IT人材争奪で会社ごと買収も、最大200億円-トヨタ系Jテクト

更新日時
  • 自動運転などの新技術「やめたら負け」、研究開発強化-安形社長
  • 金融緩和の「出口」意識、社債や借り入れで手元資金の充実検討

自動運転や電動化など新技術への対応を急ぐ自動車業界で、不足するIT人材の確保のためエンジニアリング会社を丸ごと買収しようという奇策まで飛び出した。トヨタ系の部品メーカー、ジェイテクトは人材確保に向け、システムエンジニアリングの会社を最大200億円を投じて買収することを検討している。

  「会社を買ってでも確保するように言っている。たとえ400人の会社であってもそのうち200人が自動車関連、残りの200人が別の事業を行ってもいい」と安形哲夫社長がインタビューで明らかにした。
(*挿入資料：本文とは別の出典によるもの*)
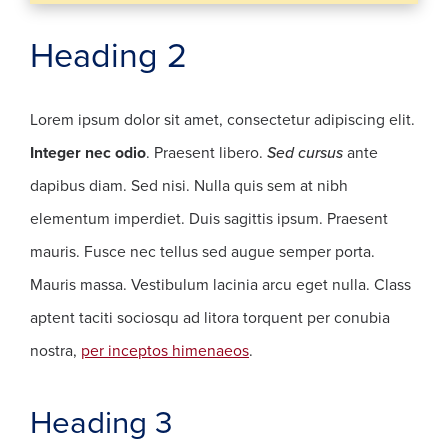
Heading 2
Lorem ipsum dolor sit amet, consectetur adipiscing elit.
Integer nec odio
. Praesent libero.
Sed cursus
ante
dapibus diam. Sed nisi. Nulla quis sem at nibh
elementum imperdiet. Duis sagittis ipsum. Praesent
mauris. Fusce nec tellus sed augue semper porta.
Mauris massa. Vestibulum lacinia arcu eget nulla. Class
aptent taciti sociosqu ad litora torquent per conubia
nostra,
per inceptos himenaeos
.
Heading 3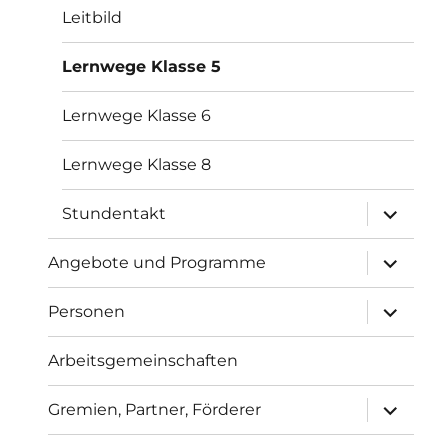
Leitbild
Lernwege Klasse 5
Lernwege Klasse 6
Lernwege Klasse 8
Unterme
Stundentakt
anzeigen
Unterme
Angebote und Programme
anzeigen
Unterme
Personen
anzeigen
Arbeitsgemeinschaften
Unterme
Gremien, Partner, Förderer
anzeigen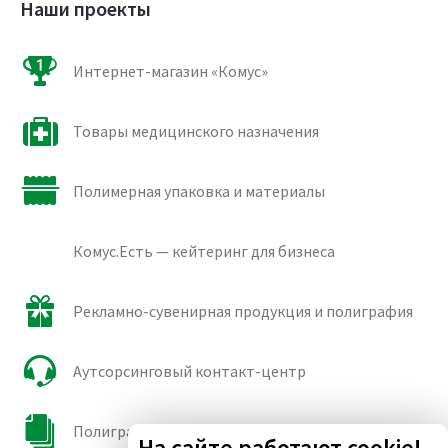
Наши проекты
Интернет-магазин «Комус»
Товары медицинского назначения
Полимерная упаковка и материалы
Комус.Есть — кейтеринг для бизнеса
Рекламно-сувенирная продукция и полиграфия
Аутсорсинговый контакт-центр
Полиграфические сорта бумаги и картона
На сайте работают cookie!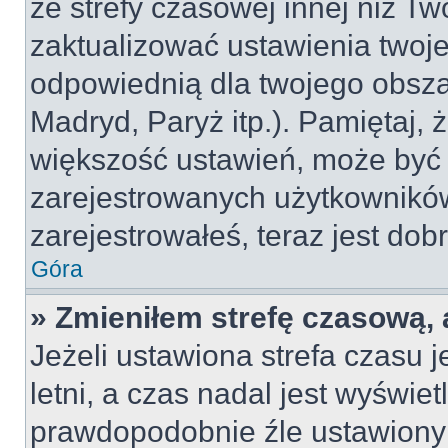
ze strefy czasowej innej niż Two
zaktualizować ustawienia twoje
odpowiednią dla twojego obsza
Madryd, Paryż itp.). Pamiętaj, 
większość ustawień, może być
zarejestrowanych użytkowników.
zarejestrowałeś, teraz jest dob
Góra
» Zmieniłem strefę czasową, 
Jeżeli ustawiona strefa czasu 
letni, a czas nadal jest wyświe
prawdopodobnie źle ustawiony 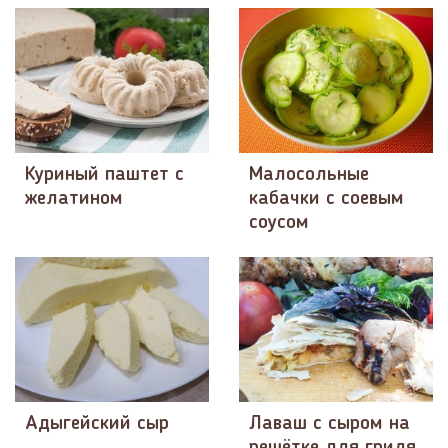
Куриный паштет с
Малосольные
желатином
кабачки с соевым
соусом
Адыгейский сыр
Лаваш с сыром на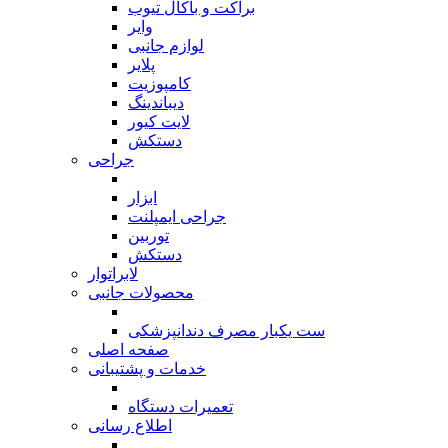
براکت و باکال تیوب
وایر
لوازم جانبی
پلایر
کامپوزیت
دیباندینگ
لایت کیور
دستکش
جراحی
بازگشت
ابزار
جراحی ایمپلنت
توربین
دستکش
لابراتوار
محصولات جانبی
بازگشت
ست یکبار مصرف دندانپزشکی
صفحه اصلی
خدمات و پشتیبانی
بازگشت
تعمیرات دستگاه
اطلاع رسانی
بازگشت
ジェイテクトが手がけるステアリングシステムなどでも自動運転に向けて高度なソフトウェア開発が求められており、「全部対応しようとするとエンジニアリング力がついていかない。そこが成長のボトルネックになる」とし、数百人単位でシステムエンジニアが必要でいい会社があれば「100でも200億でも」出すつもりだと話す。

安形社長

Photographer: Kentaro Takahashi/Bloomberg

  安倍政権の働き方改革の下、求人倍率は約40年ぶりの高水準となるなか各業界で人材がひっ迫しており、自動車業界も人材確保に苦心している。特に自動運転や、電動化、コネクティッドなどで必要なシステムエンジニアなどのIT人材が足りていない。

  経済産業省の2016年の調査によると、マクロ規模でのIT人材は現在約90万人、不足数は約17万人と推計され、同省は19年をピークに人材供給は減少傾向となり、より一層不足数が拡大するとみる。転職支援サービスのリクルートキャリアが発表した昨年12月の転職求人倍率は全体で1.92倍だったのに対し、インターネット専門職は6.5倍、組み込み・制御ソフトウエア開発エンジニアリングは5倍と上位を占めた。

  トヨタ自動車では、神奈川県川崎市と東京都立川市を結ぶJR南武線の駅ホームに、沿線に多い電機メーカーやIT系企業からの中途採用を見込む広告を掲げ、技術者の確保を急いでいる。日産自動車も自社のウェブサイトで、自動運転や電動車両の開発者を募集しているほか、ホンダも東京や愛知県でITシステムエンジニアなどを対象に面接会を開いている。

  ジェイテクトでは昨年11月、自動運転の対応を見据えたソフトウェアの開発拠点を秋田に設立した。それでもシステムエンジニアは足りず、人員を「増やしていかないと、この大競争に振り落とされるのではないか」と安形社長は危機感を示す。16年度の研究開発費は482億円、売上高比率は3.7%と14年度以降増え続けている。人件費を中心とする積極的な投資は「やめたら負ける」とし、今年度は4%を超える見込みで、今後は「5%くらいまで行かざるを得ない」と述べた。

  トヨタグループでは、電動化、自動化、コネクティッドなどの技術進化で異業種との競争も激しくなる中、グループ内での連携を強化している。自動運転技術について、統合制御システムの開発をグループ内で行っていることも明らかにした。「それまで慎重だったトヨタのドライブがきつくなってきたので、加速しなくてはならない」とし、自動運転では最終的にはドライバーの存在を前提としないレベル4を目指すとした。トラックとバスについては海外メーカーとの開発を進めているという。

  安形社長は新技術への積極的な投資が必要な一方、景気動向を見極め、長期資金の手当てを行う必要性にも触れた。景気の急激な悪化はないとみているものの、各国の中央銀行が緩和的な金融政策の出口を探る中でいずれ調整局面が来る可能性があり、「低金利のうちに5-7年くらいのスパンの長期資金手当てをやっておく」という。社債の発行や借り入れを増やすなど資金調達を進めることを検討している。同社では15年、16年にも社債を発行している。

  13年に就任した安形社長は13年度に2500億円近くあった有利子負債を16年度には1871億円まで減らし、手元流動性資産の縮小に努めてきた。長期資金手当ては自らの主義には反するが、今後、景気が下振れれば「資金を心配しながらやっている経営者にとっては、大変難しいかじ取りが迫られる。経営者としては会社をつぶすわけにはいかない」と話した。

  日銀は23日の金融政策決定会合で、金融政策の現状維持を決定。予想物価上昇率の記述を上方修正したことを受け、為替市場では円が一時上昇した。ジェイテクトの同日の株価終値は前日比2.2%高の2084円だった。